EXTRACTED INFORMATION: Begin

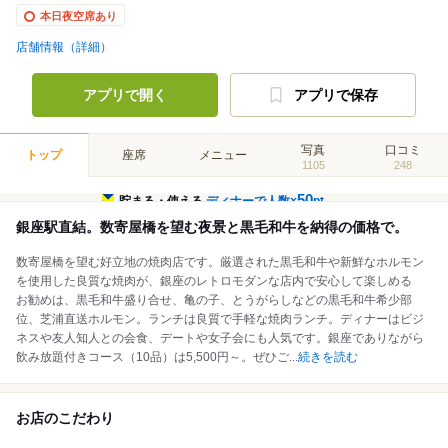
本日夜空席あり
店舗情報（詳細）
アプリで開く
アプリで保存
写真
口コミ
トップ
座席
メニュー
1105
248
50
貯まる・使える
ディナーで人数×
pt
銀座駅直結。数寄屋橋を望む夜景と黒毛和牛を納得の価格で。
数寄屋橋を望む好立地の焼肉店です。厳選された黒毛和牛や新鮮なホルモン
を使用した良質な焼肉が、銀座のレトロモダンな店内で安心して楽しめる
お勧めは、黒毛和牛盛り合せ、亀の子、とうがらしなどの黒毛和牛希少部
位、芝浦直送ホルモン。ランチは良質で手軽な焼肉ランチ。ディナーはビジ
ネスや友人知人との会食、デートや女子会にも人気です。銀座でありながら
飲み放題付きコース（10品）は5,500円～。ぜひご
...
続きを読む
お店のこだわり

EXTRACTED INFORMATION: End

**WORK REQUIRED**
Where the material contains pictures, leave them out and copy the rest verbatim.

**ANSWER SPACE**
本日夜空席あり
店舗情報（詳細）
アプリで開く
アプリで保存
写真
口コミ
トップ
座席
メニュー
1105
248
50
貯まる・使える
ディナーで人数×
pt
銀座駅直結。数寄屋橋を望む夜景と黒毛和牛を納得の価格で。
数寄屋橋を望む好立地の焼肉店です。厳選された黒毛和牛や新鮮なホルモン
を使用した良質な焼肉が、銀座のレトロモダンな店内で安心して楽しめる
お勧めは、黒毛和牛盛り合せ、亀の子、とうがらしなどの黒毛和牛希少部
位、芝浦直送ホルモン。ランチは良質で手軽な焼肉ランチ。ディナーはビジ
ネスや友人知人との会食、デートや女子会にも人気です。銀座でありながら
飲み放題付きコース（10品）は5,500円～。ぜひご
...
続きを読む
お店のこだわり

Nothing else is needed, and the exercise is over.